Anthropologist and professor at UW, Dr. Steven Bialostok, works with culture and diversity in many of his classes, both in subject material and in his classroom environments. Bialostok teaches classes such as Introduction to Cultural Anthropology, a race and racism course, among a variety of others.
“Sometimes, when we talk about diversity, we kind of get into this game,” Bialostok said. “Anthropology has dealt with this, certainly, about looking at people culturally, but not in a good way. It’s like, ‘here’s this group of people, here’s what you might expect from them and how to interact with them,’ as if there’s a laundry list of behaviors and culture doesn’t work that way. Culture isn’t the essence of a being. So, when we think about diversity in teaching, what’s important is to get to know them [the student] as a person.”
The Office of Academic Affairs has played an integral role in developing the strategic plan for the University of Wyoming from 2017-2022. Diversity and the embracing of diversity is an integral portion of the strategic plan.
“We have benchmarks around increasing the number of students who graduate, increasing the number of students at the University, increasing the rate at which they graduate, increasing the diversity at the University, these are all things we’ve outlined as goals and metrics in our strategic plan,” Provost Kate Miller of the Office of Academic Affairs said.
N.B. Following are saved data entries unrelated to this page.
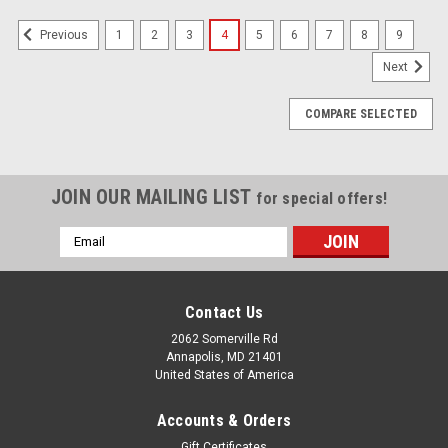
1
2
3
4
5
6
7
8
9
Previous
Next
COMPARE SELECTED
JOIN OUR MAILING LIST
for special offers!
Email
Address
Contact Us
2062 Somerville Rd
Annapolis, MD 21401
United States of America
Accounts & Orders
Gift Certificates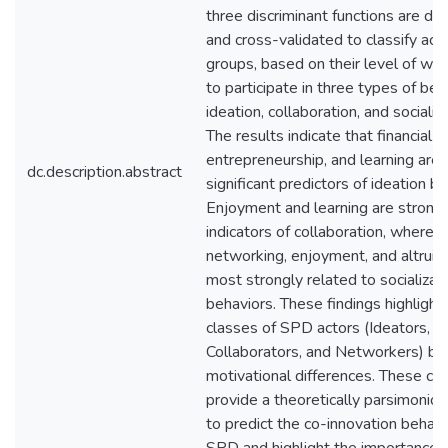
three discriminant functions are d
and cross-validated to classify act
groups, based on their level of wil
to participate in three types of beh
ideation, collaboration, and socializa
The results indicate that financial g
entrepreneurship, and learning are
dc.description.abstract
significant predictors of ideation be
Enjoyment and learning are strong
indicators of collaboration, wherea
networking, enjoyment, and altruis
most strongly related to socializat
behaviors. These findings highlight
classes of SPD actors (Ideators,
Collaborators, and Networkers) ba
motivational differences. These cl
provide a theoretically parsimonio
to predict the co-innovation behavi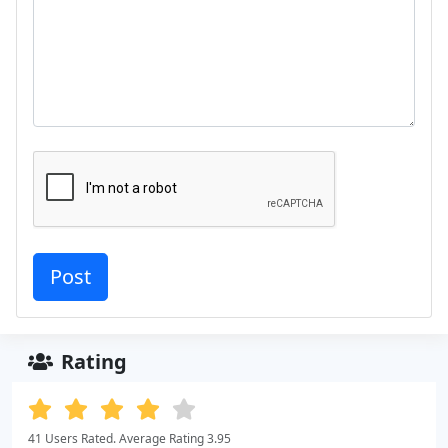
Rating
41 Users Rated. Average Rating 3.95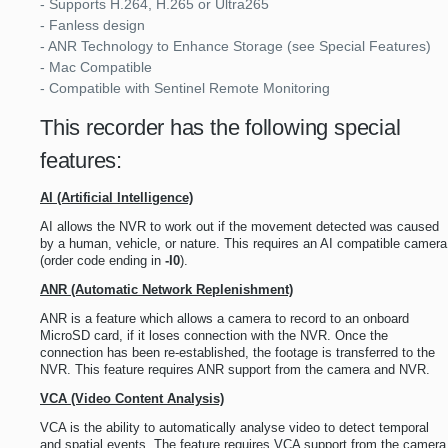
- Supports H.264, H.265 or Ultra265
- Fanless design
- ANR Technology to Enhance Storage (see Special Features)
- Mac Compatible
- Compatible with Sentinel Remote Monitoring
This recorder has the following special
features:
AI (Artificial Intelligence)
AI allows the NVR to work out if the movement detected was caused
by a human, vehicle, or nature. This requires an AI compatible camera
(order code ending in
-I0
).
ANR (Automatic Network Replenishment)
ANR is a feature which allows a camera to record to an onboard
MicroSD card, if it loses connection with the NVR. Once the
connection has been re-established, the footage is transferred to the
NVR. This feature requires ANR support from the camera and NVR.
VCA (Video Content Analysis)
VCA is the ability to automatically analyse video to detect temporal
and spatial events. The feature requires VCA support from the camera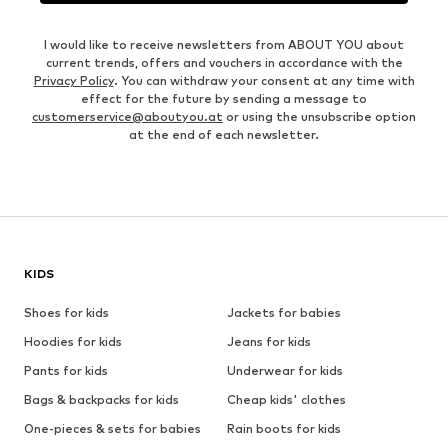
I would like to receive newsletters from ABOUT YOU about
current trends, offers and vouchers in accordance with the
Privacy Policy
. You can withdraw your consent at any time with
effect for the future by sending a message to
customerservice@aboutyou.at
or using the unsubscribe option
at the end of each newsletter.
KIDS
Shoes for kids
Jackets for babies
Hoodies for kids
Jeans for kids
Pants for kids
Underwear for kids
Bags & backpacks for kids
Cheap kids' clothes
One-pieces & sets for babies
Rain boots for kids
The 2017-2022 strategic plan, titled “Breaking Through,” has four goals in mind: driving excellence, inspiring students, impacting communities and transforming into a high-performing university.
In Driving Excellence, the strategic plan states, “Expand recruitment of international students and broaden the exposure of faculty and students to international events and cultures.”
To inspire students, the University wants to provide more programming on diversity. To impact communities, the University plans to further develop partnerships with the tribes of the Eastern Shoshone and the Northern Arapahoe peoples.